▸ RECORDS FOR THIS TASK

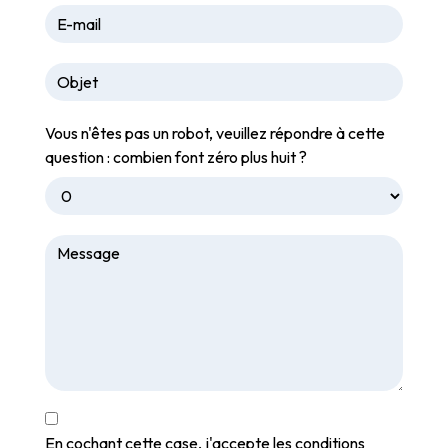
Vous n'êtes pas un robot, veuillez répondre à cette
question : combien font zéro plus huit ?
En cochant cette case, j'accepte les conditions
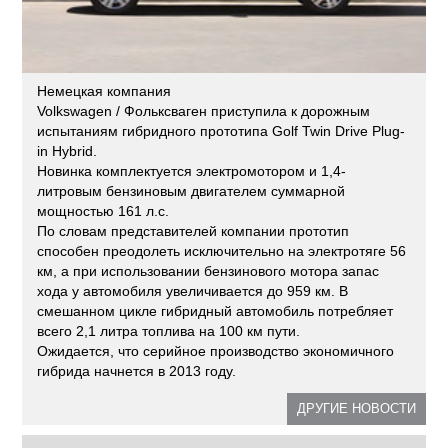
Немецкая компания
Volkswagen / Фольксваген приступила к дорожным
испытаниям гибридного прототипа Golf Twin Drive Plug-
in Hybrid.
Новинка комплектуется электромотором и 1,4-
литровым бензиновым двигателем суммарной
мощностью 161 л.с.
По словам представителей компании прототип
способен преодолеть исключительно на электротяге 56
км, а при использовании бензинового мотора запас
хода у автомобиля увеличивается до 959 км. В
смешанном цикле гибридный автомобиль потребляет
всего 2,1 литра топлива на 100 км пути.
Ожидается, что серийное производство экономичного
гибрида начнется в 2013 году.
ДРУГИЕ НОВОСТИ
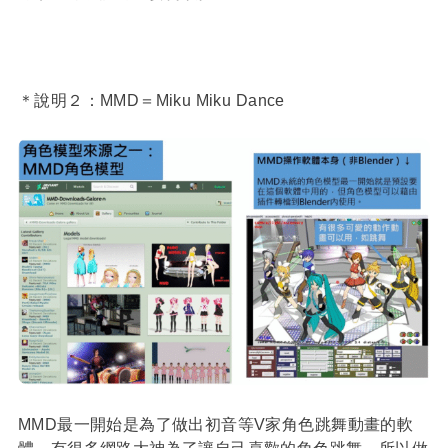
＊說明２：MMD＝Miku Miku Dance
MMD最一開始是為了做出初音等V家角色跳舞動畫的軟
體，有很多網路大神為了讓自己喜歡的角色跳舞，所以做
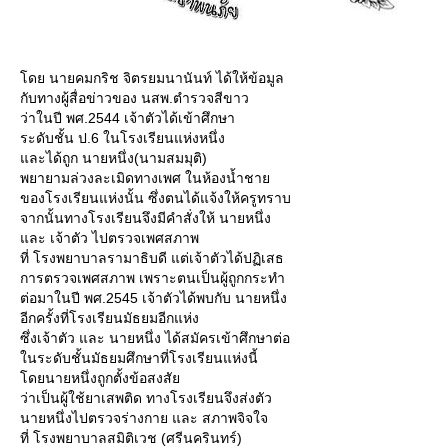
ดย นายคมกริช จิตรยมนานันท์ ได้ให้ข้อมูล
กับทางผู้สื่อข่าวของ นสพ.ตำรวจสีขาว
ว่าในปี พศ.2544 เจ้าตัวได้เข้าศึกษา
ระดับชั้น ป.6 ในโรงเรียนแห่งหนึ่ง
ละได้ถูก นายหนึ่ง(นามสมมุติ)
พยายามล่วงละเมิดทางเพศ ในห้องน้ำชา
ของโรงเรียนแห่งนั้น ซึ่งตนได้แจ้งให้ครูทราบ
จากนั้นทางโรงเรียนจึงมีคำสั่งให้ นายหนึ่ง
ละ เจ้าตัว ไปตรวจเพศสภาพ
ที่ โรงพยาบาลรามาธิบดี แต่เจ้าตัวได้ปฏิเสธ
การตรวจเพศสภาพ เพราะตนเป็นผู้ถูกกระทำ
ต่อมาในปี พศ.2545 เจ้าตัวได้พบกับ นายหนึ่ง
อีกครั้งที่โรงเรียนมัธยมอีกแห่ง
ซึ่งเจ้าตัว และ นายหนึ่ง ได้สมัครเข้าศึกษาต่อ
นระดับชั้นมัธยมศึกษาที่โรงเรียนแห่งนี้
ดยนายหนึ่งถูกตั้งข้อสงสั
ว่าเป็นผู้ใช้ยาเสพติด ทางโรงเรียนจึงส่งตัว
นายหนึ่งไปตรวจร่างกาย และ สภาพจิจใจ
ที่ โรงพยาบาลสมิติเวช (ศรีนครินทร์)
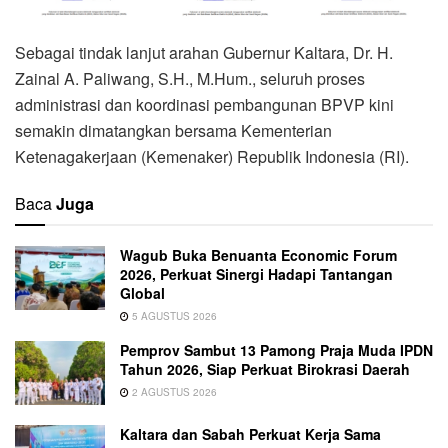
Sebagai tindak lanjut arahan Gubernur Kaltara, Dr. H.
Zainal A. Paliwang, S.H., M.Hum., seluruh proses
administrasi dan koordinasi pembangunan BPVP kini
semakin dimatangkan bersama Kementerian
Ketenagakerjaan (Kemenaker) Republik Indonesia (RI).
Baca
Juga
Wagub Buka Benuanta Economic Forum
2026, Perkuat Sinergi Hadapi Tantangan
Global
5 AGUSTUS 2026
Pemprov Sambut 13 Pamong Praja Muda IPDN
Tahun 2026, Siap Perkuat Birokrasi Daerah
2 AGUSTUS 2026
Kaltara dan Sabah Perkuat Kerja Sama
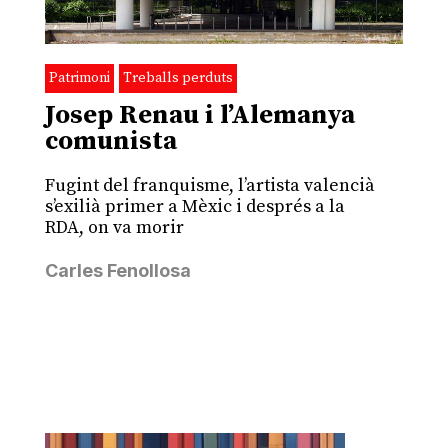
Patrimoni
Treballs perduts
Josep Renau i l’Alemanya
comunista
Fugint del franquisme, l’artista valencià
s’exilià primer a Mèxic i després a la
RDA, on va morir
Carles Fenollosa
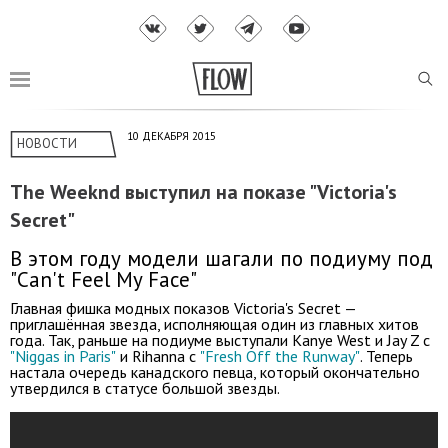
10 ДЕКАБРЯ 2015
НОВОСТИ
The Weeknd выступил на показе "Victoria's
Secret"
В этом году модели шагали по подиуму под
"Can't Feel My Face"
Главная фишка модных показов Victoria's Secret —
приглашённая звезда, исполняющая один из главных хитов
года. Так, раньше на подиуме выступали Kanye West и Jay Z с
"Niggas in Paris"
и Rihanna с
"Fresh Off the Runway"
. Теперь
настала очередь канадского певца, который окончательно
утвердился в статусе большой звезды.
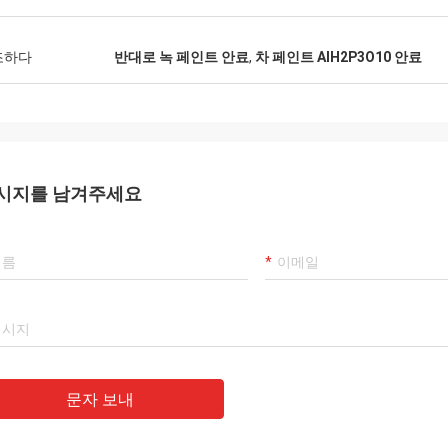
조하다
반대로 녹 페인트 안료
,
차 페인트 AlH2P3O10 안료
시지를 남겨주세요
문자 보내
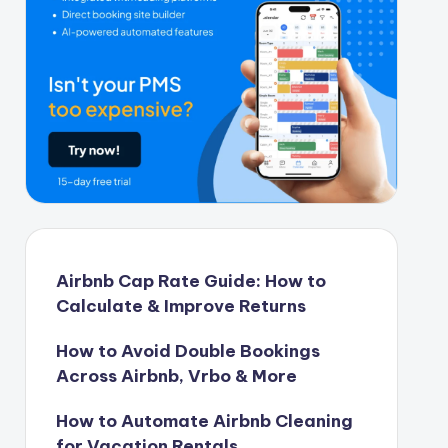
Airbnb Cap Rate Guide: How to
Calculate & Improve Returns
How to Avoid Double Bookings
Across Airbnb, Vrbo & More
How to Automate Airbnb Cleaning
for Vacation Rentals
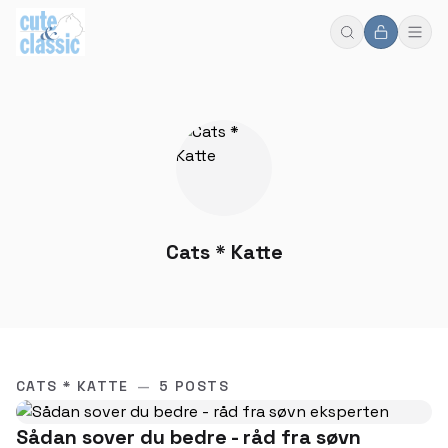
Cats * Katte
CATS * KATTE
—
5 POSTS
Sådan sover du bedre - råd fra søvn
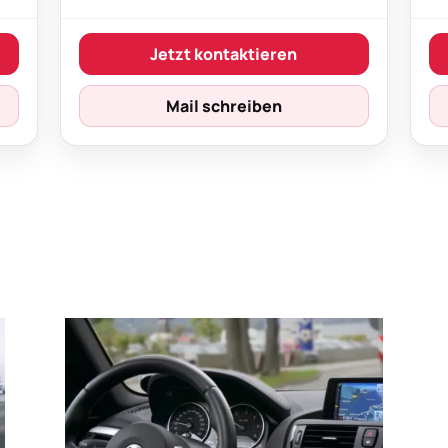
Jetzt kontaktieren
Mail schreiben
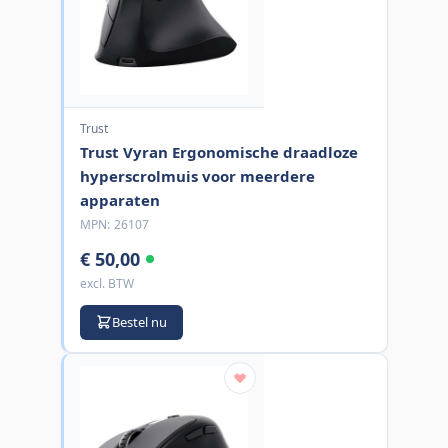
Trust
Trust Vyran Ergonomische draadloze
hyperscrolmuis voor meerdere
apparaten
MPN:
26107
€ 50,00
excl. BTW
Bestel nu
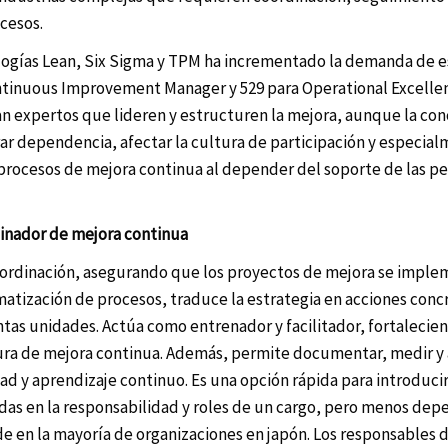
cesos.
ogías Lean, Six Sigma y TPM ha incrementado la demanda de es
ntinuous Improvement Manager y 529 para Operational Excelle
an expertos que lideren y estructuren la mejora, aunque la co
r dependencia, afectar la cultura de participación y especial
s procesos de mejora continua al depender del soporte de las pe
rdinador de mejora continua
coordinación, asegurando que los proyectos de mejora se impl
matización de procesos, traduce la estrategia en acciones conc
tas unidades. Actúa como entrenador y facilitador, fortalecien
ura de mejora continua. Además, permite documentar, medir y 
d y aprendizaje continuo. Es una opción rápida para introducir 
das en la responsabilidad y roles de un cargo, pero menos dep
e en la mayoría de organizaciones en japón. Los responsables d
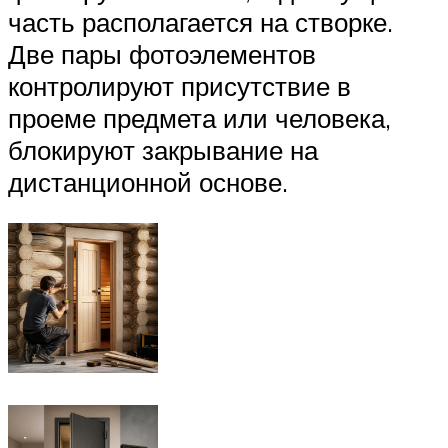
часть располагается на створке.
Две пары фотоэлементов
контролируют присутствие в
проеме предмета или человека,
блокируют закрывание на
дистанционной основе.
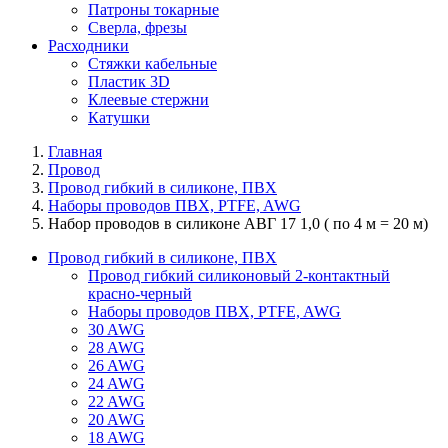
Патроны токарные
Сверла, фрезы
Расходники
Стяжки кабельные
Пластик 3D
Клеевые стержни
Катушки
Главная
Провод
Провод гибкий в силиконе, ПВХ
Наборы проводов ПВХ, PTFE, AWG
Набор проводов в силиконе АВГ 17 1,0 ( по 4 м = 20 м)
Провод гибкий в силиконе, ПВХ
Провод гибкий силиконовый 2-контактный
красно-черный
Наборы проводов ПВХ, PTFE, AWG
30 AWG
28 AWG
26 AWG
24 AWG
22 AWG
20 AWG
18 AWG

▸ TASK REQUIREMENTS
Copy the data verbatim, skipping any image it holds.

▸ ANSWER SECTION
Vous n'êtes pas un robot, veuillez répondre à cette
question : combien font zéro plus huit ?
En cochant cette case, j'accepte les conditions
Немецкая компания
Volkswagen / Фольксваген приступила к дорожным
испытаниям гибридного прототипа Golf Twin Drive Plug-
in Hybrid.
Новинка комплектуется электромотором и 1,4-
литровым бензиновым двигателем суммарной
мощностью 161 л.с.
По словам представителей компании прототип
способен преодолеть исключительно на электротяге 56
км, а при использовании бензинового мотора запас
хода у автомобиля увеличивается до 959 км. В
смешанном цикле гибридный автомобиль потребляет
всего 2,1 литра топлива на 100 км пути.
Ожидается, что серийное производство экономичного
гибрида начнется в 2013 году.
ДРУГИЕ НОВОСТИ
＊說明２：MMD＝Miku Miku Dance
MMD最一開始是為了做出初音等V家角色跳舞動畫的軟
體，有很多網路大神為了讓自己喜歡的角色跳舞，所以做
ดย นายคมกริช จิตรยมนานันท์ ได้ให้ข้อมูล
กับทางผู้สื่อข่าวของ นสพ.ตำรวจสีขาว
ว่าในปี พศ.2544 เจ้าตัวได้เข้าศึกษา
ระดับชั้น ป.6 ในโรงเรียนแห่งหนึ่ง
ละได้ถูก นายหนึ่ง(นามสมมุติ)
พยายามล่วงละเมิดทางเพศ ในห้องน้ำชา
ของโรงเรียนแห่งนั้น ซึ่งตนได้แจ้งให้ครูทราบ
จากนั้นทางโรงเรียนจึงมีคำสั่งให้ นายหนึ่ง
ละ เจ้าตัว ไปตรวจเพศสภาพ
ที่ โรงพยาบาลรามาธิบดี แต่เจ้าตัวได้ปฏิเสธ
การตรวจเพศสภาพ เพราะตนเป็นผู้ถูกกระทำ
ต่อมาในปี พศ.2545 เจ้าตัวได้พบกับ นายหนึ่ง
อีกครั้งที่โรงเรียนมัธยมอีกแห่ง
ซึ่งเจ้าตัว และ นายหนึ่ง ได้สมัครเข้าศึกษาต่อ
นระดับชั้นมัธยมศึกษาที่โรงเรียนแห่งนี้
ดยนายหนึ่งถูกตั้งข้อสงสั
ว่าเป็นผู้ใช้ยาเสพติด ทางโรงเรียนจึงส่งตัว
นายหนึ่งไปตรวจร่างกาย และ สภาพจิจใจ
ที่ โรงพยาบาลสมิติเวช (ศรีนครินทร์)
Sebagai tindak lanjut arahan Gubernur Kaltara, Dr. H.
Zainal A. Paliwang, S.H., M.Hum., seluruh proses
administrasi dan koordinasi pembangunan BPVP kini
semakin dimatangkan bersama Kementerian
Ketenagakerjaan (Kemenaker) Republik Indonesia (RI).
Baca
Juga
Wagub Buka Benuanta Economic Forum
2026, Perkuat Sinergi Hadapi Tantangan
Global
5 AGUSTUS 2026
Pemprov Sambut 13 Pamong Praja Muda IPDN
Tahun 2026, Siap Perkuat Birokrasi Daerah
2 AGUSTUS 2026
Kaltara dan Sabah Perkuat Kerja Sama
Patrimoni
Treballs perduts
Josep Renau i l’Alemanya
comunista
Fugint del franquisme, l’artista valencià
s’exilià primer a Mèxic i després a la
RDA, on va morir
Carles Fenollosa
10 ДЕКАБРЯ 2015
НОВОСТИ
The Weeknd выступил на показе "Victoria's
Secret"
В этом году модели шагали по подиуму под
"Can't Feel My Face"
Главная фишка модных показов Victoria's Secret —
приглашённая звезда, исполняющая один из главных хитов
года. Так, раньше на подиуме выступали Kanye West и Jay Z с
"Niggas in Paris"
и Rihanna с
"Fresh Off the Runway"
. Теперь
настала очередь канадского певца, который окончательно
утвердился в статусе большой звезды.
조하다
반대로 녹 페인트 안료
,
차 페인트 AlH2P3O10 안료
시지를 남겨주세요
문자 보내
Airbnb Cap Rate Guide: How to
Calculate & Improve Returns
How to Avoid Double Bookings
Across Airbnb, Vrbo & More
How to Automate Airbnb Cleaning
for Vacation Rentals
Cats * Katte
CATS * KATTE
—
5 POSTS
Sådan sover du bedre - råd fra søvn
Jetzt kontaktieren
Mail schreiben
Trust
Trust Vyran Ergonomische draadloze
hyperscrolmuis voor meerdere
apparaten
MPN:
26107
€ 50,00
excl. BTW
Bestel nu
cesos.
ogías Lean, Six Sigma y TPM ha incrementado la demanda de es
ntinuous Improvement Manager y 529 para Operational Excelle
an expertos que lideren y estructuren la mejora, aunque la co
r dependencia, afectar la cultura de participación y especial
s procesos de mejora continua al depender del soporte de las pe
rdinador de mejora continua
coordinación, asegurando que los proyectos de mejora se impl
matización de procesos, traduce la estrategia en acciones conc
tas unidades. Actúa como entrenador y facilitador, fortalecien
ura de mejora continua. Además, permite documentar, medir y 
d y aprendizaje continuo. Es una opción rápida para introducir 
das en la responsabilidad y roles de un cargo, pero menos dep
e en la mayoría de organizaciones en japón. Los responsables d
часть располагается на створке.
Две пары фотоэлементов
контролируют присутствие в
проеме предмета или человека,
блокируют закрывание на
дистанционной основе.
Патроны токарные
Сверла, фрезы
Расходники
Стяжки кабельные
Пластик 3D
Клеевые стержни
Катушки
Главная
Провод
Провод гибкий в силиконе, ПВХ
Наборы проводов ПВХ, PTFE, AWG
Набор проводов в силиконе АВГ 17 1,0 ( по 4 м = 20 м)
Провод гибкий в силиконе, ПВХ
Провод гибкий силиконовый 2-контактный
красно-черный
Наборы проводов ПВХ, PTFE, AWG
30 AWG
28 AWG
26 AWG
24 AWG
22 AWG
20 AWG
18 AWG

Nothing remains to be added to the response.